I think that Norton (2008, pp. 18, 19) is right when saying that “the underdetermination thesis is little more than speculation”, and that the question of the empirical underdetermination of scientific hypotheses should be decided “on a case-by-case basis”. But once we observe that a scientist accepts or rejects a scientific hypothesis, even though that hypothesis is empirically underdetermined (once we observe, for instance, that a scientist accepts the null hypothesis, even though outcomes fall outside the critical region), we will have reason to believe that the scientist makes a value judgment. Without further ado, we won’t be able to decide what value judgment the scientist makes, or whether the scientist makes the value judgment qua scientist. But we will observe the operation of a value judgment at the core of scientific activity, and an interesting question concerns possible methods of identifying that judgment.

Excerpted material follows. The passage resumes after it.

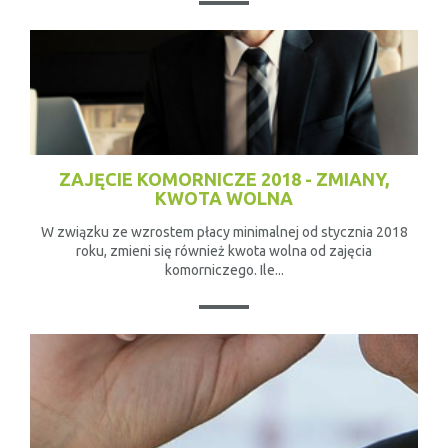
ZAJĘCIE KOMORNICZE 2018 - ZMIANY,
KWOTA WOLNA
W związku ze wzrostem płacy minimalnej od stycznia 2018
roku, zmieni się również kwota wolna od zajęcia
komorniczego. Ile...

Another interesting question relates to the ideal organization of scientific discourse in cases, in which the empirical under-determination of a scientific hypothesis is persistent and non-sporadic. As has been pointed out toward the end of the preceding section, Longino (1996, p. 40) recommends “critical interactions among scientists of different points of view”. She also proposes specific rules that should govern these interactions (cf. e.g. Longino, 1996, p. 40). One may doubt, however, whether the rules are adequate, or whether the interactions really have the ability that Longino claims they have (“to mitigate the influence of subjective preferences on […] theory choice” and “to transform the subjective into the objective”). One may, alternatively, recommend discussions among scientists (perhaps involving the general public) about the respective merits of various value judgments and propose rules that should govern these discussions. One may also question, however, whether these discussions will take us anywhere, and pray for empirical evidence to be forthcoming and to remove the underdetermination of the hypothesis in question.